As Andy walked up to the bar, Joe saluted her with his cup, and one of the House Mamas she employed to look after the day-to-day business of the strip club walked in through the door that led to the rest of the building. Jacqueline Montrose had more of the look of the girls that worked the poles than the woman that managed them.  She was tall and willowy, a natural blonde with eyes almost as dark as Josiah’s.  She was in her late thirties, but her flawless skin and open expression regularly led people to mistake her for much younger.

 

Andy preferred to manage the dungeon.  It required her specific skill set.  She’d been working as professional dominatrix for years, since college.  For fifteen years she’d been perfecting the art of punishment for pleasure.  She still took clients, but she no longer booked her diary through the whole day. 

 

Andy didn’t employ staff who waited around all day for any John Doe off the street to walk in.  She had a collection of professional dominants and submissives, who offered their services on an appointment-only basis at the dungeon, and gave her a percentage of their fee in return for the use of the safe, clean and managed facilities.  Andy had clients booked for the day, but she knew none of her professionals would be in.

 

“Hey, boss.”

 

“Hey, Joe.  You have a good Christmas?”

 

Jackie was carrying two white porcelain cups with steam wisping above their rims.  She handed one to Andy.

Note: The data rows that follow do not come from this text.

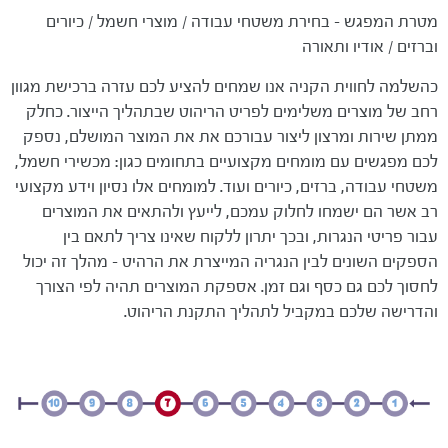
מטרת המפגש - בחירת משטחי עבודה / מוצרי חשמל / כיורים
וברזים / אודיו ותאורה
כהשלמה לחווית הקניה אנו שמחים להציע לכם עזרה ברכישת מגוון
רחב של מוצרים משלימים לפריט הריהוט שבתהליך הייצור. כחלק
ממתן שירות ומרצון ליצור עבורכם את את המוצר המושלם, נספק
לכם מפגשים עם מומחים מקצועיים בתחומים כגון: מכשירי חשמל,
משטחי עבודה, ברזים, כיורים ועוד. למומחים אלו נסיון וידע מקצועי
רב אשר הם ישמחו לחלוק עמכם, לייעץ ולהתאים את המוצרים
עבור פריטי הנגרות, ובכך יתרון ללקוח שאינו צריך לתאם בין
הספקים השונים לבין הנגריה המייצרת את הרהיט - מהלך זה יכול
לחסוך לכם גם כסף וגם זמן. אספקת המוצרים תהיה לפי הצורך
והדרישה שלכם במקביל לתהליך התקנת הריהוט.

The richly bitter aroma of Kenyan roast rose with the vapor.

 

“Sure did.”  He beamed.  “Mama cooked up a storm.”  Her huge bear of a doorman was a mama’s boy through and through.  If she hadn’t personally seen him deal with drunken and abusive members of the public without flinching, she almost wouldn’t have believed him capable of doing the job.

 

Andy smiled, both in appreciation of the coffee, and of Joe’s enthusiasm.  She took a sip and turned to Jackie.  “Thanks for the java.  You have a good day?”

 

“So-so.”  Jackie made a rocking motion with her flattened palm.  “Family.  You know how it is.”

 

“Say no more.”  Andy groaned in sympathy.

 

“What time’re you starting today?” Jackie asked.

 

“I’m booked at ten, one and four.  Guess no one’s spinning the line about working late today.” 

 

“Anyone else in?”  Joe asked.  The strip club wouldn’t open for business until two p.m., but Andy had decided that there was a good chance they’d need his presence early today.  In the meantime, he could look after the door at the rear of the building, which was generally used by visitors to the dungeon, who usually didn’t want to advertise their proclivities.

 

“Nope, just me.”

 

“Quiet day, then?”

 

“Hopefully.  Yesterday was too quiet.  I guess the holy rollers were all off celebrating the birth of the baby Jesus, but I’ll bet they’ll be back full of festive fire and brimstone today.”

 

One of the advantages of setting up her business so far away from the commercial district was the lower rent.  The downside was that a higher percentage of the buildings near hers were unoccupied.  In their wisdom, the city officials had worked with the owners to provide a subsidized rent scheme to attract entrepreneurs into the vacant properties, so that they would not be continually vandalized.